Taking a global perspective on human nutrition and food products, Professor McNabb said red meat’s role in the global food system is the supply of micronutrients, not just proteins, and the world would have a real problem if meat was taken out of the equation.
"It’s nearly impossible to get vitamin B12 from plants".
Meat also contributes vitamins A, B1, B2, B5, B6, zinc, selenium, iron, phosphorus, and copper but is a poor source of magnesium, fibre, vitamin C and E, hence the importance of plant-based foods along with animal-sourced foods in balance in global diets.
"Global food systems need to be plant based and animal optimised so people get the nutrients and micronutrients they need", he says.
Globally, meat supplies 16-32% of global amino acid supply, partly due to the high bioavailability of these nutrients in meat.
Referencing the DELTA Model®, which uses information about current production of major food items to predict the nutrients available to the global population now and in the future, Prof McNabb said running scenarios that remove meat from the global food supply results in several nutritional deficiencies.
He says the removal of meat wouldn’t compromise energy or protein, but it would create significant deficiencies in vitamin B12, vitamin A and iron.
Even if all the food that is now fed to ruminants was to be fed to humans, it still wouldn’t cancel out these deficiencies.

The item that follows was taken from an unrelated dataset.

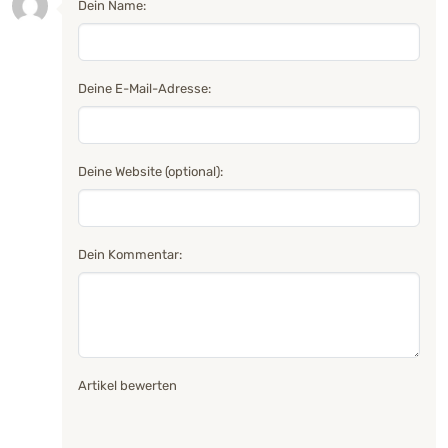
Dein Name:
Deine E-Mail-Adresse:
Deine Website (optional):
Dein Kommentar:
Artikel bewerten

Research has shown that globally, one in every two pre-school age children and two out of every three women are suffering from at least one micro-nutrient deficiency.

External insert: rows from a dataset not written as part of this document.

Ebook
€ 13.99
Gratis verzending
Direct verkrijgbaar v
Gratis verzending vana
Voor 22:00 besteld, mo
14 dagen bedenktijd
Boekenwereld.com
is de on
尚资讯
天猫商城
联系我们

One in every three women in the UK are iron deficient and one in every five women in the USA are lacking in this micronutrient.
DELTA modelling shows that the world couldn’t become vegan while meeting all nutrient requirements. There isn’t enough land to produce the amount of plant material required, and then there is the issue of the micronutrient deficiencies and the higher cost of a vegan diet.
"The world could become vegetarian, but people would need to drink a lot more milk than they do now to get the required nutrients".
Prof McNabb touched upon the complexities of measuring the environmental impact of food production systems and combining this with their nutritional value, particularly using international data.
In one example, onion rings, roasted potatoes, chips and rice came out as the most nutrient dense foods with the lowest environmental impact, which highlights the flaws in these types of models.
He says New Zealand needs to understand the environmental impacts of its food production systems (typically less than other countries) and push that information out onto the world stage rather than let other people decide what it is.